India asserts that removal of quota is an absolute necessity for the legitimacy of international financial institutions.

india Updated: Oct 03, 2006 15:05 IST

India has demanded a lead role for the United Nations in giving direction to comprehensive reform of the international financial, monetary and trading systems to end their domination by a few rich countries.

"The democratic deficit in the international financial architecture can only be addressed through a fundamental reform of the quota structure," Nirupam Sen, Permanent Representative of India, told the UN General Assembly on Monday.

Describing it as an absolute necessity for the credibility and legitimacy of international financial institutions, he said the UN should encourage further, effective and time-bound steps for the second stage of IMF quota reform without delay.

Voicing concern at the suspension of the Doha Round of trade negotiations, Sen said many developing countries' problems are not because of inadequate liberalisation or corruption but because developed countries set the agenda and went back on their promises, thereby ensuring that the history of trade negotiations would be a history of broken promises.

Demonstration of political will by developed countries will be required if negotiations are to be saved. A clear political direction to the World Trade Organisation that was not possible in the 2005 World Summit in spite of broad political support remains necessary.

The primacy of development on the global agenda can only be achieved if the UN takes a lead in setting the international economic agenda.
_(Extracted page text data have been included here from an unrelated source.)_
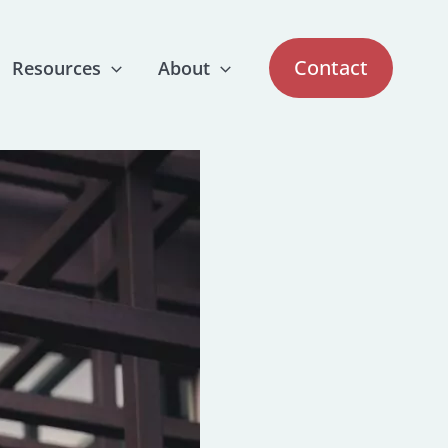
Contact
Resources
About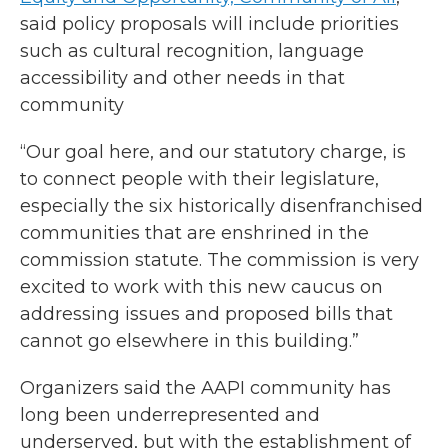
said policy proposals will include priorities
such as cultural recognition, language
accessibility and other needs in that
community
“Our goal here, and our statutory charge, is
to connect people with their legislature,
especially the six historically disenfranchised
communities that are enshrined in the
commission statute. The commission is very
excited to work with this new caucus on
addressing issues and proposed bills that
cannot go elsewhere in this building.”
Organizers said the AAPI community has
long been underrepresented and
underserved, but with the establishment of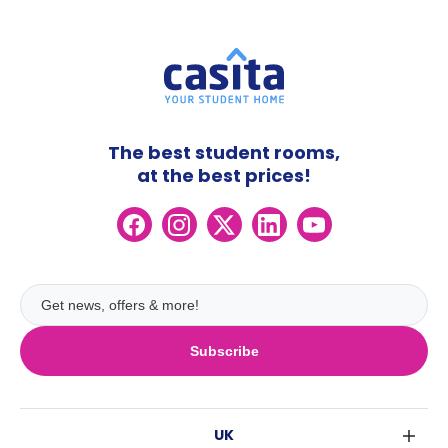
The best student rooms,
at the best prices!
Subscribe
UK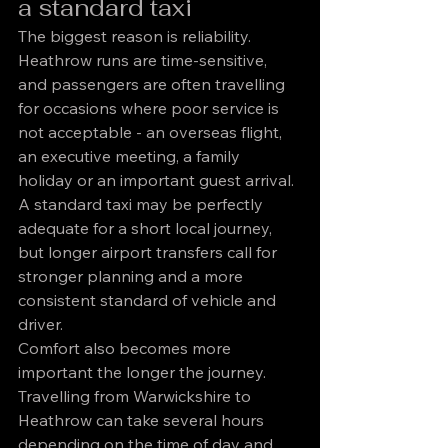
a standard taxi
The biggest reason is reliability. 
Heathrow runs are time-sensitive, 
and passengers are often travelling 
for occasions where poor service is 
not acceptable - an overseas flight, 
an executive meeting, a family 
holiday or an important guest arrival. 
A standard taxi may be perfectly 
adequate for a short local journey, 
but longer airport transfers call for 
stronger planning and a more 
consistent standard of vehicle and 
driver.
Comfort also becomes more 
important the longer the journey. 
Travelling from Warwickshire to 
Heathrow can take several hours 
depending on the time of day and 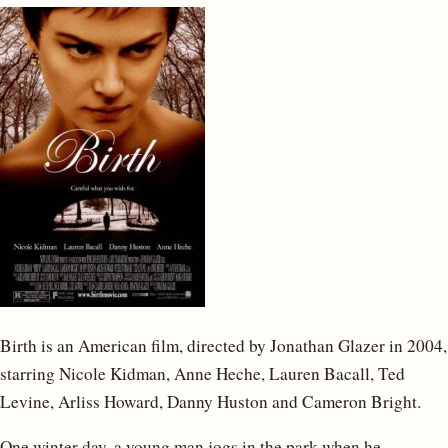
Birth is an American film, directed by Jonathan Glazer in 2004,
starring Nicole Kidman, Anne Heche, Lauren Bacall, Ted
Levine, Arliss Howard, Danny Huston and Cameron Bright.
One winter day, a young man jogs in the park when he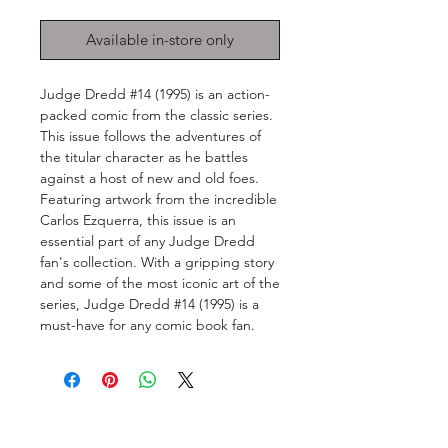
Available in-store only
Judge Dredd #14 (1995) is an action-
packed comic from the classic series. 
This issue follows the adventures of 
the titular character as he battles 
against a host of new and old foes. 
Featuring artwork from the incredible 
Carlos Ezquerra, this issue is an 
essential part of any Judge Dredd 
fan's collection. With a gripping story 
and some of the most iconic art of the 
series, Judge Dredd #14 (1995) is a 
must-have for any comic book fan.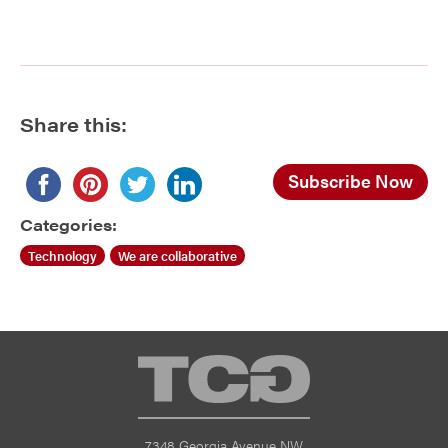
Share this:
Subscribe Now
Categories:
Technology
We are collaborative
TCG
7348 Georgia Avenue NW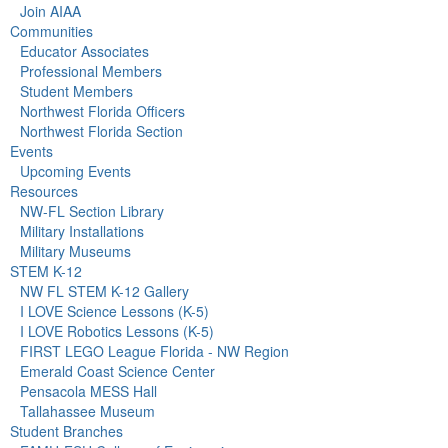
Join AIAA
Communities
Educator Associates
Professional Members
Student Members
Northwest Florida Officers
Northwest Florida Section
Events
Upcoming Events
Resources
NW-FL Section Library
Military Installations
Military Museums
STEM K-12
NW FL STEM K-12 Gallery
I LOVE Science Lessons (K-5)
I LOVE Robotics Lessons (K-5)
FIRST LEGO League Florida - NW Region
Emerald Coast Science Center
Pensacola MESS Hall
Tallahassee Museum
Student Branches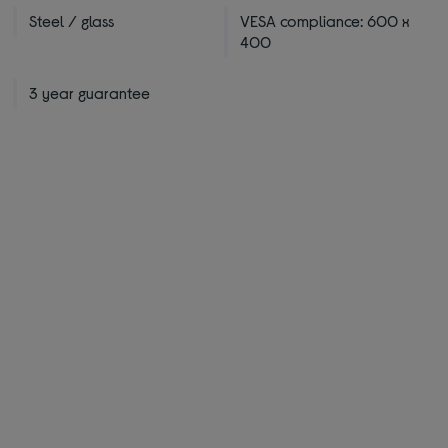
Steel / glass
VESA compliance: 600 x
400
3 year guarantee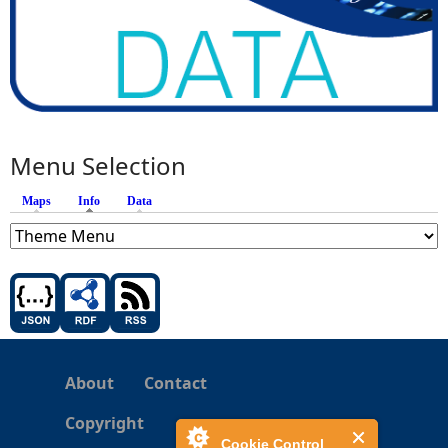
Menu Selection
Maps
Info
(active tab)
Data
About
Contact
Copyright
Cookie Control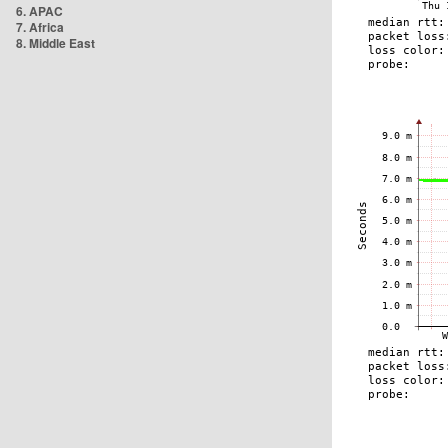
6. APAC
7. Africa
8. Middle East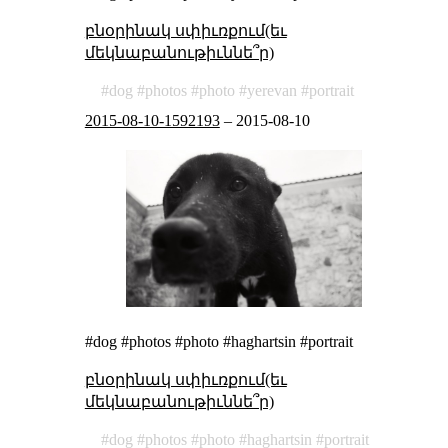
բնօրինակ սփիւռքում(եւ
մեկնաբանութիւննե՞ր)
dog
photos
photo
yerevan
portrait
2015-08-10-1592193
–
2015-08-10
#dog #photos #photo #haghartsin #portrait
բնօրինակ սփիւռքում(եւ
մեկնաբանութիւննե՞ր)
dog
photos
photo
haghartsin
portrait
The problem is the reform of the UN system, the reinstatement of the UN-driven and development oriented approach, Sen said.
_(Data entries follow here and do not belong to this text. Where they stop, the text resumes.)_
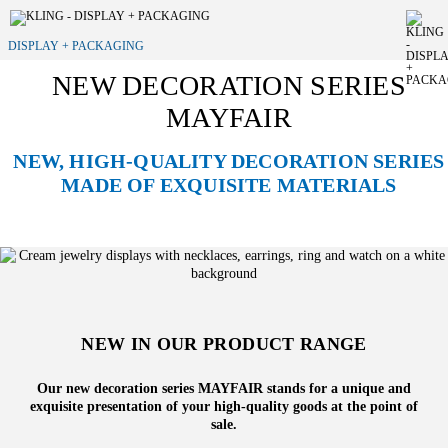
DISPLAY + PACKAGING
NEW DECORATION SERIES
MAYFAIR
NEW, HIGH-QUALITY DECORATION SERIES
MADE OF EXQUISITE MATERIALS
NEW IN OUR PRODUCT RANGE
Our new decoration series MAYFAIR stands for a unique and
exquisite presentation of your high-quality goods at the point of
sale.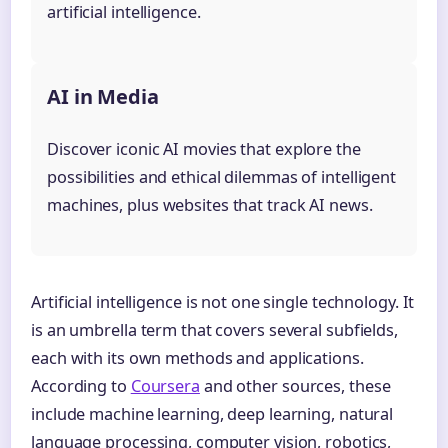
artificial intelligence.
AI in Media
Discover iconic AI movies that explore the
possibilities and ethical dilemmas of intelligent
machines, plus websites that track AI news.
Artificial intelligence is not one single technology. It
is an umbrella term that covers several subfields,
each with its own methods and applications.
According to
Coursera
and other sources, these
include machine learning, deep learning, natural
language processing, computer vision, robotics,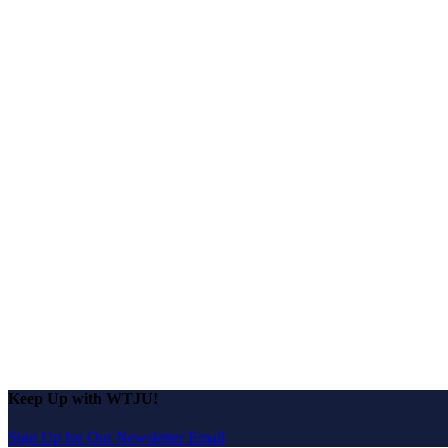
Keep Up with WTJU!
Sign Up for Our Newsletter Email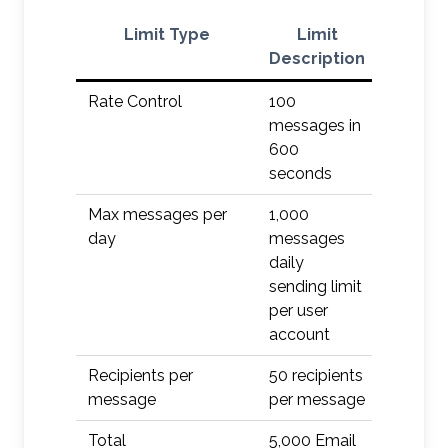
Limit Type
Limit
Ac
Description
Rate Control
100
Defer
messages in
600
seconds
Max messages per
1,000
Defer/Q
day
messages
daily
sending limit
per user
account
Recipients per
50 recipients
Defer/Q
message
per message
Total
5,000 Email
Defer/Q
What is needed is the UN overseeing the international economic agenda and promoting the reform of international economic institutions through a revitalized General Assembly, a strengthened Economic and Social Council and a reformed Security Council, he said.
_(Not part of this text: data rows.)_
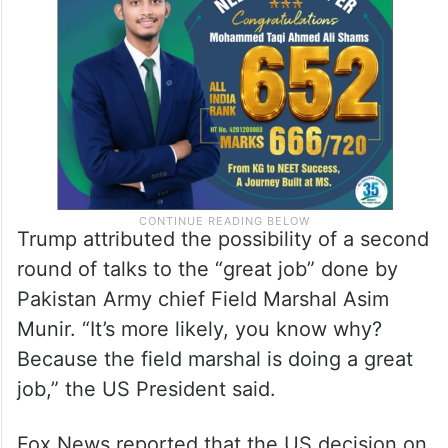
Trump attributed the possibility of a second
round of talks to the “great job” done by
Pakistan Army chief Field Marshal Asim
Munir. “It’s more likely, you know why?
Because the field marshal is doing a great
job,” the US President said.
Fox News reported that the US decision on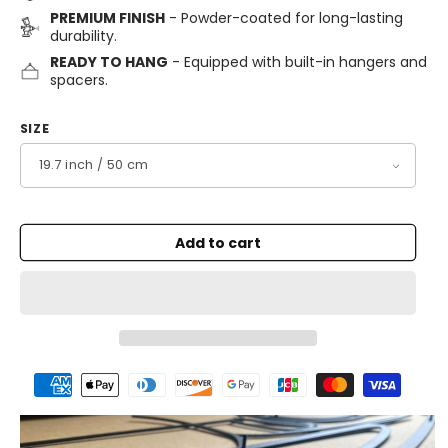
PREMIUM FINISH
- Powder-coated for long-lasting
durability.
READY TO HANG
- Equipped with built-in hangers and
spacers.
SIZE
Add to cart
Payment
methods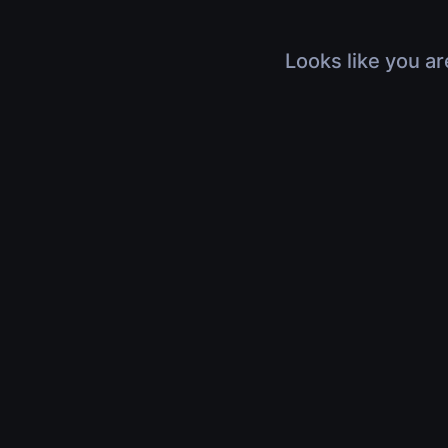
Looks like you ar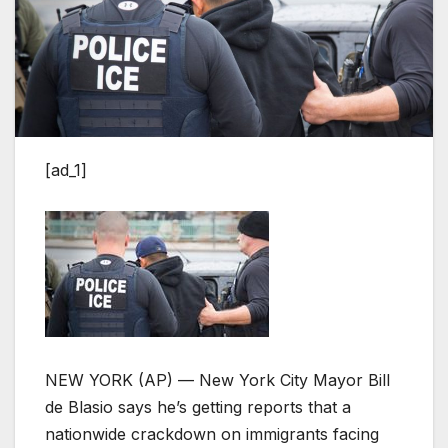
[ad_1]
NEW YORK (AP) — New York City Mayor Bill
de Blasio says he’s getting reports that a
nationwide crackdown on immigrants facing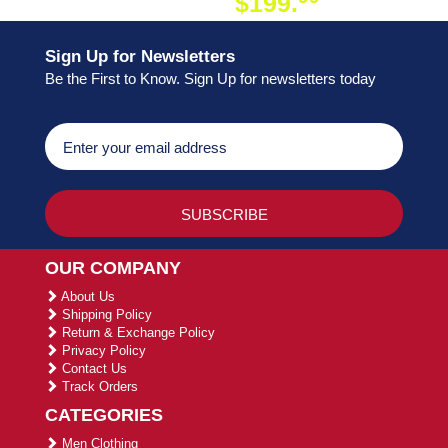
$199.
ON ORDER
Sign Up for Newsletters
Be the First to Know. Sign Up for newsletters today
OUR COMPANY
About Us
Shipping Policy
Return & Exchange Policy
Privacy Policy
Contact Us
Track Orders
CATEGORIES
Men Clothing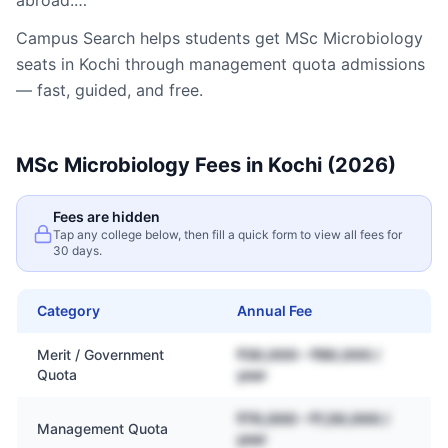
abroad.…
Campus Search helps students get
MSc Microbiology
seats in
Kochi
through management quota admissions
— fast, guided, and free.
MSc Microbiology
Fees in
Kochi
(2026)
Fees are hidden
Tap any college below, then fill a quick form to view all fees for
30 days.
Category
Annual Fee
Merit / Government
₹30,000 – ₹80,000 /
Quota
year
₹70,000 – ₹1,50,000 /
Management Quota
year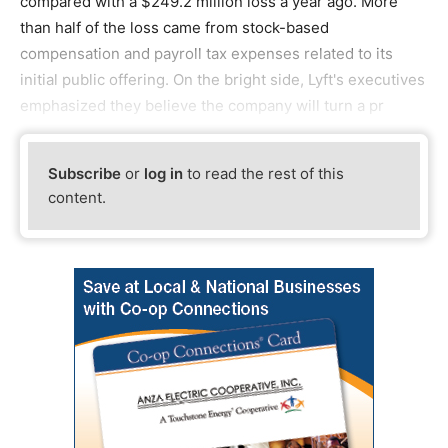
compared with a $249.2 million loss a year ago. More
than half of the loss came from stock-based
compensation and payroll tax expenses related to its
initial public offering. On the bright side, Lyft's executives
emphasized they believe the company will turn a pr
Subscribe
or
log in
to read the rest of this
content.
In the IMF, the rich countries, in fact a single rich country has virtually a veto, Sen said in an obvious reference to the United States, noting that the most powerful country appoints the head of the World Bank and, with Western Europe, shares the top two posts of the IMF.

Unless developing countries managed to change things lock, stock and barrel, the organisation may pass out of their hands and they would end up as irrelevant spectators without any rights.